— Information given —
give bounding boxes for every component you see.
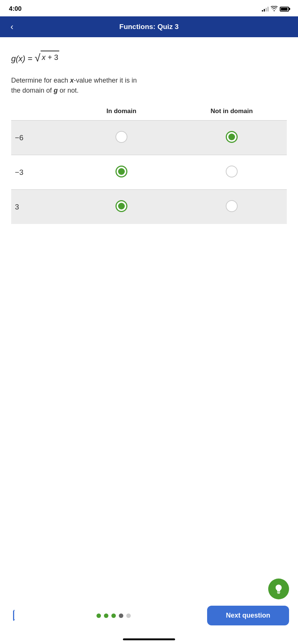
col-xvalue-header xyxy=(11,108,66,121)
next-question-button[interactable]: Next question xyxy=(207,606,289,625)
hint-button[interactable] xyxy=(268,579,289,599)
signal-icon xyxy=(262,6,269,12)
notindomain-cell-1[interactable] xyxy=(177,121,287,155)
question-text: Determine for each x-value whether it is… xyxy=(11,76,287,96)
col-indomain-header: In domain xyxy=(66,108,177,121)
status-bar: 4:00 xyxy=(0,0,298,16)
progress-dot-3 xyxy=(111,613,116,618)
home-indicator xyxy=(123,638,175,640)
radio-notindomain-row3[interactable] xyxy=(226,200,238,212)
main-content: g(x) = √x + 3 Determine for each x-value… xyxy=(0,37,298,231)
progress-dot-5 xyxy=(126,613,131,618)
indomain-cell-1[interactable] xyxy=(66,121,177,155)
xvalue-cell: −3 xyxy=(11,155,66,190)
table-row: 3 xyxy=(11,190,287,224)
progress-dot-1 xyxy=(96,613,101,618)
status-time: 4:00 xyxy=(9,5,22,13)
xvalue-cell: 3 xyxy=(11,190,66,224)
status-icons xyxy=(262,6,289,12)
notindomain-cell-3[interactable] xyxy=(177,190,287,224)
back-button[interactable]: ‹ xyxy=(7,19,16,35)
col-notindomain-header: Not in domain xyxy=(177,108,287,121)
progress-dot-4 xyxy=(119,613,123,618)
app-header: ‹ Functions: Quiz 3 xyxy=(0,16,298,37)
page-title: Functions: Quiz 3 xyxy=(119,23,178,31)
bottom-bar: Next question xyxy=(9,606,289,625)
progress-dot-2 xyxy=(104,613,108,618)
domain-table: In domain Not in domain −6 −3 xyxy=(11,108,287,224)
radio-notindomain-row1[interactable] xyxy=(226,131,238,143)
radio-indomain-row3[interactable] xyxy=(115,200,127,212)
bottom-area: Next question xyxy=(0,623,298,644)
formula-display: g(x) = √x + 3 xyxy=(11,51,287,65)
table-row: −6 xyxy=(11,121,287,155)
indomain-cell-3[interactable] xyxy=(66,190,177,224)
pencil-icon[interactable] xyxy=(6,607,23,624)
xvalue-cell: −6 xyxy=(11,121,66,155)
lightbulb-icon xyxy=(273,584,284,594)
table-row: −3 xyxy=(11,155,287,190)
radio-indomain-row1[interactable] xyxy=(115,131,127,143)
indomain-cell-2[interactable] xyxy=(66,155,177,190)
svg-line-0 xyxy=(9,611,18,619)
battery-icon xyxy=(280,7,289,12)
notindomain-cell-2[interactable] xyxy=(177,155,287,190)
wifi-icon xyxy=(271,6,278,12)
progress-dots xyxy=(96,613,131,618)
radio-notindomain-row2[interactable] xyxy=(226,166,238,177)
radio-indomain-row2[interactable] xyxy=(115,166,127,177)
formula-text: g(x) = √x + 3 xyxy=(11,54,59,63)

— Aim of the exercise —
Could you reproduce the entries verbatim, leaving out all pictures?

— Result for this exercise —
give bounding boxes for every component you see.
col-xvalue-header xyxy=(11,108,66,121)
next-question-button[interactable]: Next question xyxy=(207,606,289,625)
hint-button[interactable] xyxy=(268,579,289,599)
signal-icon xyxy=(262,6,269,12)
notindomain-cell-1[interactable] xyxy=(177,121,287,155)
question-text: Determine for each x-value whether it is… xyxy=(11,76,287,96)
col-indomain-header: In domain xyxy=(66,108,177,121)
status-bar: 4:00 xyxy=(0,0,298,16)
progress-dot-3 xyxy=(111,613,116,618)
home-indicator xyxy=(123,638,175,640)
radio-notindomain-row3[interactable] xyxy=(226,200,238,212)
main-content: g(x) = √x + 3 Determine for each x-value… xyxy=(0,37,298,231)
progress-dot-5 xyxy=(126,613,131,618)
indomain-cell-1[interactable] xyxy=(66,121,177,155)
xvalue-cell: −3 xyxy=(11,155,66,190)
table-row: 3 xyxy=(11,190,287,224)
progress-dot-1 xyxy=(96,613,101,618)
status-time: 4:00 xyxy=(9,5,22,13)
xvalue-cell: 3 xyxy=(11,190,66,224)
status-icons xyxy=(262,6,289,12)
notindomain-cell-3[interactable] xyxy=(177,190,287,224)
back-button[interactable]: ‹ xyxy=(7,19,16,35)
col-notindomain-header: Not in domain xyxy=(177,108,287,121)
progress-dot-4 xyxy=(119,613,123,618)
app-header: ‹ Functions: Quiz 3 xyxy=(0,16,298,37)
page-title: Functions: Quiz 3 xyxy=(119,23,178,31)
bottom-bar: Next question xyxy=(9,606,289,625)
progress-dot-2 xyxy=(104,613,108,618)
domain-table: In domain Not in domain −6 −3 xyxy=(11,108,287,224)
radio-notindomain-row1[interactable] xyxy=(226,131,238,143)
radio-indomain-row3[interactable] xyxy=(115,200,127,212)
bottom-area: Next question xyxy=(0,623,298,644)
formula-display: g(x) = √x + 3 xyxy=(11,51,287,65)
table-row: −6 xyxy=(11,121,287,155)
indomain-cell-3[interactable] xyxy=(66,190,177,224)
pencil-icon[interactable] xyxy=(6,607,23,624)
xvalue-cell: −6 xyxy=(11,121,66,155)
lightbulb-icon xyxy=(273,584,284,594)
table-row: −3 xyxy=(11,155,287,190)
radio-indomain-row1[interactable] xyxy=(115,131,127,143)
indomain-cell-2[interactable] xyxy=(66,155,177,190)
svg-line-0 xyxy=(9,611,18,619)
battery-icon xyxy=(280,7,289,12)
notindomain-cell-2[interactable] xyxy=(177,155,287,190)
wifi-icon xyxy=(271,6,278,12)
progress-dots xyxy=(96,613,131,618)
radio-notindomain-row2[interactable] xyxy=(226,166,238,177)
radio-indomain-row2[interactable] xyxy=(115,166,127,177)
formula-text: g(x) = √x + 3 xyxy=(11,54,59,63)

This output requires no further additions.